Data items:
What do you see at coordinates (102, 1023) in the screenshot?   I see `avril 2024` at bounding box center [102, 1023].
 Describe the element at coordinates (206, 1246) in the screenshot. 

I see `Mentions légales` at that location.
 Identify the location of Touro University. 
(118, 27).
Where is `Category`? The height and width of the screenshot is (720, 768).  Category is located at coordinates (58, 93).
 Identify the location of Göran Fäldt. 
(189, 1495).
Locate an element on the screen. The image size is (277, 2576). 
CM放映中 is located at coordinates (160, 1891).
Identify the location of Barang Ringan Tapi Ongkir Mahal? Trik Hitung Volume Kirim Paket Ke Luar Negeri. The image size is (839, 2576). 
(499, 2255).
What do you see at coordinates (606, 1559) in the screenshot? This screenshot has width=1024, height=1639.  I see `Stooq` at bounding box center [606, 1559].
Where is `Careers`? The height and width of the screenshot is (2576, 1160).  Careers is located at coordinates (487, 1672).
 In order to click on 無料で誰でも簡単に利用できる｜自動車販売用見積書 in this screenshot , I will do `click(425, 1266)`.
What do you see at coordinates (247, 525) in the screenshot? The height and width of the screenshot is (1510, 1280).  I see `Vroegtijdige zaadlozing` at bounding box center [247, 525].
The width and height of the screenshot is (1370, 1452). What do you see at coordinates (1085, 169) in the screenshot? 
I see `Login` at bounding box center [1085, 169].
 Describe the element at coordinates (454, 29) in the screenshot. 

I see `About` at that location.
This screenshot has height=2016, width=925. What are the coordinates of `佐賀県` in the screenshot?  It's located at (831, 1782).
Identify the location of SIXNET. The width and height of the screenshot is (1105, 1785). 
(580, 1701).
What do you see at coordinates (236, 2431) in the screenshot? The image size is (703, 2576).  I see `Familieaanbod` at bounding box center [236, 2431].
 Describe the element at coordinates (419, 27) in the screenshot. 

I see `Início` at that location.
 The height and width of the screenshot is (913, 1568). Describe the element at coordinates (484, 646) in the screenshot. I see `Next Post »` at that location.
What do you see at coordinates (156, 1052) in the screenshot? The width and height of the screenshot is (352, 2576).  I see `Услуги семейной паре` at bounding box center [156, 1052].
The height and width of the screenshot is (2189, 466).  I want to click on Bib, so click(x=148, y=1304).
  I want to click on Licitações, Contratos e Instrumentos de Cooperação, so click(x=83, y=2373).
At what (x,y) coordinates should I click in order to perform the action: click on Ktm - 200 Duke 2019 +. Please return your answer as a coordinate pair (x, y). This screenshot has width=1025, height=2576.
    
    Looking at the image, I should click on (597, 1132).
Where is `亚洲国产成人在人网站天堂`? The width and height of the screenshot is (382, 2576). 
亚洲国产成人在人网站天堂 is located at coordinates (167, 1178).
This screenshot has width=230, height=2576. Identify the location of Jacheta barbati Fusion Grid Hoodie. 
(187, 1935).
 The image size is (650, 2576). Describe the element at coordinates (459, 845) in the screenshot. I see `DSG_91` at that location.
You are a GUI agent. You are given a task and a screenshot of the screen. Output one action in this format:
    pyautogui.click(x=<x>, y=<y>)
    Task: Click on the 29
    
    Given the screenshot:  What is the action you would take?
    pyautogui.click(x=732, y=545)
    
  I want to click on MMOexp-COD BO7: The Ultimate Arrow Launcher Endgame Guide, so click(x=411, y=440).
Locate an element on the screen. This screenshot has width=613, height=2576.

- Exercise details:
Can you restate every record above word for word?

- Result for this task:
What do you see at coordinates (102, 1023) in the screenshot?   I see `avril 2024` at bounding box center [102, 1023].
 Describe the element at coordinates (206, 1246) in the screenshot. 

I see `Mentions légales` at that location.
 Identify the location of Touro University. 
(118, 27).
Where is `Category`? The height and width of the screenshot is (720, 768).  Category is located at coordinates (58, 93).
 Identify the location of Göran Fäldt. 
(189, 1495).
Locate an element on the screen. The image size is (277, 2576). 
CM放映中 is located at coordinates (160, 1891).
Identify the location of Barang Ringan Tapi Ongkir Mahal? Trik Hitung Volume Kirim Paket Ke Luar Negeri. The image size is (839, 2576). 
(499, 2255).
What do you see at coordinates (606, 1559) in the screenshot? This screenshot has width=1024, height=1639.  I see `Stooq` at bounding box center [606, 1559].
Where is `Careers`? The height and width of the screenshot is (2576, 1160).  Careers is located at coordinates (487, 1672).
 In order to click on 無料で誰でも簡単に利用できる｜自動車販売用見積書 in this screenshot , I will do `click(425, 1266)`.
What do you see at coordinates (247, 525) in the screenshot? The height and width of the screenshot is (1510, 1280).  I see `Vroegtijdige zaadlozing` at bounding box center [247, 525].
The width and height of the screenshot is (1370, 1452). What do you see at coordinates (1085, 169) in the screenshot? 
I see `Login` at bounding box center [1085, 169].
 Describe the element at coordinates (454, 29) in the screenshot. 

I see `About` at that location.
This screenshot has height=2016, width=925. What are the coordinates of `佐賀県` in the screenshot?  It's located at (831, 1782).
Identify the location of SIXNET. The width and height of the screenshot is (1105, 1785). 
(580, 1701).
What do you see at coordinates (236, 2431) in the screenshot? The image size is (703, 2576).  I see `Familieaanbod` at bounding box center [236, 2431].
 Describe the element at coordinates (419, 27) in the screenshot. 

I see `Início` at that location.
 The height and width of the screenshot is (913, 1568). Describe the element at coordinates (484, 646) in the screenshot. I see `Next Post »` at that location.
What do you see at coordinates (156, 1052) in the screenshot? The width and height of the screenshot is (352, 2576).  I see `Услуги семейной паре` at bounding box center [156, 1052].
The height and width of the screenshot is (2189, 466).  I want to click on Bib, so click(x=148, y=1304).
  I want to click on Licitações, Contratos e Instrumentos de Cooperação, so click(x=83, y=2373).
At what (x,y) coordinates should I click in order to perform the action: click on Ktm - 200 Duke 2019 +. Please return your answer as a coordinate pair (x, y). This screenshot has width=1025, height=2576.
    
    Looking at the image, I should click on (597, 1132).
Where is `亚洲国产成人在人网站天堂`? The width and height of the screenshot is (382, 2576). 
亚洲国产成人在人网站天堂 is located at coordinates (167, 1178).
This screenshot has width=230, height=2576. Identify the location of Jacheta barbati Fusion Grid Hoodie. 
(187, 1935).
 The image size is (650, 2576). Describe the element at coordinates (459, 845) in the screenshot. I see `DSG_91` at that location.
You are a GUI agent. You are given a task and a screenshot of the screen. Output one action in this format:
    pyautogui.click(x=<x>, y=<y>)
    Task: Click on the 29
    
    Given the screenshot:  What is the action you would take?
    pyautogui.click(x=732, y=545)
    
  I want to click on MMOexp-COD BO7: The Ultimate Arrow Launcher Endgame Guide, so click(x=411, y=440).
Locate an element on the screen. This screenshot has width=613, height=2576.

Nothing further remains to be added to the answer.